The kernel of truth at the centre of Russia’s claims is that the US does help Ukraine to run biolabs, but they are in fact biosafety labs – designed to detect and track outbreaks of disease that could pose a security risk. 

The focus on WMDs in Ukraine appears to be part of an attempt to justify the invasion of Ukraine by comparing it to the 2003 US-led invasion of Iraq.

As part of the pre-text for the invasion, the Bush White House claimed Saddam Hussein had stockpiled WMDs and might use them in attacks on minority groups – as he had done against the Kurds at Halabja in 1988. No WMDs were ever discovered. 

Moscow has stepped up retroactive efforts to justify the war amid near-total international condemnation, tougher-than-expected western sanctions, and fighting that has proved far bloodier than the Kremlin anticipated.

A UN ballot to denounce the invasion last week produced a record 143 votes against with 35 abstentions – including the likes of China, Venezuela and Cuba which typically vote with Russia.

Aside from Russia itself, just four countries voted against: Belarus, North Korea, Eritrea and Syria.

That has been followed by Western sanctions that have gone deeper and harder at Russia’s economy than experts had predicted – with its hugely valuable energy sector taking a battering this week.

America has announced a total ban on imports of Russian oil and gas, the UK has cut off oil supplies, and the EU has announced a plan to wean itself off of imports by 2030 in what would be a hammer-blow to Moscow if it comes to pass.

Russia is now the world’s most-sanctioned country, ahead even of the likes of ‘Hermit Kingdom’ North Korea and America’s arch-nemesis Iran.

Meanwhile Western companies have been scrambling to exit the Russian economy, with iconic brands such as McDonald’s, Coca-Cola and Ikea all shutting up shop.

The ruble is now worth less than a US cent, and Russia’s stock market has been closed for a week – amid suspicion that it may not reopen any time soon.

Vladimir Putin has faced criticism at home over the war, with politicians said to have privately branded the invasion a ‘clusterf***’

On the battlefield, things have also gone against Russia in ways the Kremlin appears not to have foreseen.

Early assaults with light formations of infantry and tanks – apparently in the hopes that the Ukrainian military would simply fold – were destroyed with heavy Russian losses, forcing Putin to resort to siege tactics by bombing cities into submission.

Kyiv’s commanders say the Russian advance has now stalled and come to a near-complete stop, having failed to achieve many of its early objectives. 

Ukraine estimates Russian losses at 12,000 men.
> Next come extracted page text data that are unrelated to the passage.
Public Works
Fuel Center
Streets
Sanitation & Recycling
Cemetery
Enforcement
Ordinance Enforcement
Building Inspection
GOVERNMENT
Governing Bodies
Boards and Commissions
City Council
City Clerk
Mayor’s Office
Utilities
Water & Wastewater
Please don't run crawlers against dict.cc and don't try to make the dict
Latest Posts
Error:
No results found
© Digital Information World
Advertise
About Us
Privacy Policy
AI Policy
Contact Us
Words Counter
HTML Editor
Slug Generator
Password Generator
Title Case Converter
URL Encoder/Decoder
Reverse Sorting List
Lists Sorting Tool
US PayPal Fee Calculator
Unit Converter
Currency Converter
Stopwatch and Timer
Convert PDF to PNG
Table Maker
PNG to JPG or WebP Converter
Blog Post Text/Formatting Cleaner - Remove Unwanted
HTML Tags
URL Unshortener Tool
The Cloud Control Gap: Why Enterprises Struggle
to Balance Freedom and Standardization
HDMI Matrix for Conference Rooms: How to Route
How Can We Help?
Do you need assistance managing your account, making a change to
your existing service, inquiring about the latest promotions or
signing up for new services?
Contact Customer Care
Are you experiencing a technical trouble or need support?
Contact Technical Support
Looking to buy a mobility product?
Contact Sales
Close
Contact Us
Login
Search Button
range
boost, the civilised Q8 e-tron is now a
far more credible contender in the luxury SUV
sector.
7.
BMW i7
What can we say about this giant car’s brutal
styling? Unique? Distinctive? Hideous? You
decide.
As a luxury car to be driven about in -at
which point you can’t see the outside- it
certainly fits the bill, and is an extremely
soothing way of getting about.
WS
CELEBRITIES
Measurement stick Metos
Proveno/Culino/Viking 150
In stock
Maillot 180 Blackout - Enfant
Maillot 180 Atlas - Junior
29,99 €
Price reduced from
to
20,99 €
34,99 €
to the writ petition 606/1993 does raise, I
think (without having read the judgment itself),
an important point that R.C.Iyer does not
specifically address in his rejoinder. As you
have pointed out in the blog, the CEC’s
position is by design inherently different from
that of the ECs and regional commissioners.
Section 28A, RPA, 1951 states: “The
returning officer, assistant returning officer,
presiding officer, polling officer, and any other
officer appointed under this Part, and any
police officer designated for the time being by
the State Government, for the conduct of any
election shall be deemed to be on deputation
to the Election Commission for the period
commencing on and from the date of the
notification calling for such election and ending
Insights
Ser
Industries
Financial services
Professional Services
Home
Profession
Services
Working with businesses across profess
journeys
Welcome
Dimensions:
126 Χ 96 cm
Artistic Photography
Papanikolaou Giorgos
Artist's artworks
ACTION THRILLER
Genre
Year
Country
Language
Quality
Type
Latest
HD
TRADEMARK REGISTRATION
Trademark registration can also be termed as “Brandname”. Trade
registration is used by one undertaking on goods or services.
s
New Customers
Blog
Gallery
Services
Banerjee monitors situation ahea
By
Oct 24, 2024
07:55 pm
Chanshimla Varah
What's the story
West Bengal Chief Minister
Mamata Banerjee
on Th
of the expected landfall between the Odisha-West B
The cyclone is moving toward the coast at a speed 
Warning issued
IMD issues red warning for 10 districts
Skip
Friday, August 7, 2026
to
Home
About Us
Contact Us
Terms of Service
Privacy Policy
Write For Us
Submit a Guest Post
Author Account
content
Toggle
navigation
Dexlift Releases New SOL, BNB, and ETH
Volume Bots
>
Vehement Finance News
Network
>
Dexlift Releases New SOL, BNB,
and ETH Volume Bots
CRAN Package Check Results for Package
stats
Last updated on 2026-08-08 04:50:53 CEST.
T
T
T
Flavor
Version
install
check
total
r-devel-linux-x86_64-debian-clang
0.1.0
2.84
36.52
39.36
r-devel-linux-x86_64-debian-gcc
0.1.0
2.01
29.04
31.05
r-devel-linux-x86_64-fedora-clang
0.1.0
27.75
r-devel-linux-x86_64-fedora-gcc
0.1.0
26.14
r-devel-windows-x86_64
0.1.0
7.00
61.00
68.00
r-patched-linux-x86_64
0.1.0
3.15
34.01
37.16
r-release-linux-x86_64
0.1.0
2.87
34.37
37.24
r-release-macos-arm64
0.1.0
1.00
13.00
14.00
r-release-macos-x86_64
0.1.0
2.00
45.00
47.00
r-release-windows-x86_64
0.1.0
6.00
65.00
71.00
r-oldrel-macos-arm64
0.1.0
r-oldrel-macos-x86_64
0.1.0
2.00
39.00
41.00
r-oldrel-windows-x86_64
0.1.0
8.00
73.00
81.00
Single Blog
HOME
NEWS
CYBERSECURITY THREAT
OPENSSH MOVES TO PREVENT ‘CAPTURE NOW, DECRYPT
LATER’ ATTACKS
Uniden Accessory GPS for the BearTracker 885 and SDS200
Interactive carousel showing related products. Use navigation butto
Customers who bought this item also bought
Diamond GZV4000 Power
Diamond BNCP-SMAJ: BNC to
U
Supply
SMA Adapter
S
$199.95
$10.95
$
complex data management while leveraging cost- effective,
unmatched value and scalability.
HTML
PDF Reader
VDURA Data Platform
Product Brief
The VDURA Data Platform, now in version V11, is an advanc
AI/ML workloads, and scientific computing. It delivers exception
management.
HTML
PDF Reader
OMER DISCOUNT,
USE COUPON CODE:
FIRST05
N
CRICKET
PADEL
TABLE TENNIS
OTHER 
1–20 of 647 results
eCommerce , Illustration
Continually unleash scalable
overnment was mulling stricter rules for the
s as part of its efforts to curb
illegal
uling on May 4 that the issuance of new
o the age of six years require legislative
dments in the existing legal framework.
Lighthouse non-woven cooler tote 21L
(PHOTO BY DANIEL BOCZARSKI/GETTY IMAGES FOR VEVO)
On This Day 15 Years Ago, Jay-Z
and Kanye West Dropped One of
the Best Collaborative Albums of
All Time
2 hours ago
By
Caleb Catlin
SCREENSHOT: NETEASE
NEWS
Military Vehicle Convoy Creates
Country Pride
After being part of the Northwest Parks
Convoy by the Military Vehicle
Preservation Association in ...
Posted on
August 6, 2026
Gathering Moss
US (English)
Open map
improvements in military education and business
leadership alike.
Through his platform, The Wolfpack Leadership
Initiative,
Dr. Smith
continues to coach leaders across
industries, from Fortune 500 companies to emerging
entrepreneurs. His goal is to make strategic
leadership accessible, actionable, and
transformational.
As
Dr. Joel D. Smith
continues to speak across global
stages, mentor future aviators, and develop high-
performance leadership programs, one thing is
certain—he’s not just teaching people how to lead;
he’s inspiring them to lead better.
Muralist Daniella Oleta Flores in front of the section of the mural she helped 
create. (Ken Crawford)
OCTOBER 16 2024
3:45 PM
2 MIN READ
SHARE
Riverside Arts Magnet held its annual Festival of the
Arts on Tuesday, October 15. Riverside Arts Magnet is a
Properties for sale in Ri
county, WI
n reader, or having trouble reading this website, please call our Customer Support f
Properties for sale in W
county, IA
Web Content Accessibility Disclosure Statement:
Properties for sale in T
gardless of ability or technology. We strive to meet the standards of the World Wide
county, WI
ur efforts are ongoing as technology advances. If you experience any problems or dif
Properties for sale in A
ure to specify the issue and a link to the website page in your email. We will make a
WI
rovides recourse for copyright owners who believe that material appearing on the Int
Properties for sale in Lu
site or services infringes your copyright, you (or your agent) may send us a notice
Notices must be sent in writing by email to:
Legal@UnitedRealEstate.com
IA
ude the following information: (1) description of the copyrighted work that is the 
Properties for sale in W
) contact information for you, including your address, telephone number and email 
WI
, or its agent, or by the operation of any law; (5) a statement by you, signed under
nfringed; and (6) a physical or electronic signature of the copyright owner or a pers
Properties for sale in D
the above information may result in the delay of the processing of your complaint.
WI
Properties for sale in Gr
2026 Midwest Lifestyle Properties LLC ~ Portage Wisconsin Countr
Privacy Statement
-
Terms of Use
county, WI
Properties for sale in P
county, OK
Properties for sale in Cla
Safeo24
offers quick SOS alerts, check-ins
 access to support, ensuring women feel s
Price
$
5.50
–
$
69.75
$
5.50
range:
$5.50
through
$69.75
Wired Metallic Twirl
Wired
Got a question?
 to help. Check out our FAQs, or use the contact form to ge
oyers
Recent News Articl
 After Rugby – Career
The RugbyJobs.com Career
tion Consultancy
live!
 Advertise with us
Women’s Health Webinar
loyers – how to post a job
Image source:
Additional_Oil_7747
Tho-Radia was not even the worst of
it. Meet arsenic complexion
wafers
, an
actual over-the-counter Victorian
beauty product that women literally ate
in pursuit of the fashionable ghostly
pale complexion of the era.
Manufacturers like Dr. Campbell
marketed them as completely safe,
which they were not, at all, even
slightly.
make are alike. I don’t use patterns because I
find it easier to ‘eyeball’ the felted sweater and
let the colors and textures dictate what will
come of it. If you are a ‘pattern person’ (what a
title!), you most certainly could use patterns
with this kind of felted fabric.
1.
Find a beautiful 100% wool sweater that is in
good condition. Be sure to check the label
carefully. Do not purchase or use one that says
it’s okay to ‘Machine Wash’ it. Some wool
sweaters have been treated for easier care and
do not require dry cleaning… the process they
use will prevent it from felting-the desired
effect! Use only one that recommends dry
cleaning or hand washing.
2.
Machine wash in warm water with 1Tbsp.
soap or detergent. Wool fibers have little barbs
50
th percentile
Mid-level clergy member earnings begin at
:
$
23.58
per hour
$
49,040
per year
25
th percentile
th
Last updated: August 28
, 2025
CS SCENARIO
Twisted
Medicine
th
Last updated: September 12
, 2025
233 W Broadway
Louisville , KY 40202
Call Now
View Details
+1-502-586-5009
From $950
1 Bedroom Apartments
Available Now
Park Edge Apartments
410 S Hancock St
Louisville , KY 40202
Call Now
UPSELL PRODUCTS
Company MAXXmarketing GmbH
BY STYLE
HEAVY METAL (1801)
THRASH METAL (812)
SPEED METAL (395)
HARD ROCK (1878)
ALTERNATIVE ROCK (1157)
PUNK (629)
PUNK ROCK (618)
That cannot be verified, but the total will almost certainly be higher than Putin bargained for.

Even if Russia’s much-larger military can overcome Ukraine’s by sheer weight of numbers, it faces the daunting task of trying to occupy a country whose population have shown a bloody-minded willingness to resist.

It would leave Moscow’s men fighting a deeply-entrenched insurgency, sapping Russia’s economic resources at a time when sanctions begin to bite hard.

Privately, political figures and powerful businessmen in Russia are said to be describing the invasion as a ‘clusterf***’ which they never expected Putin to go through with.

Anti-war protests have also erupted, leading some to predict that Putin’s ‘miscalculation’ in Ukraine could lead to the fall of his regime.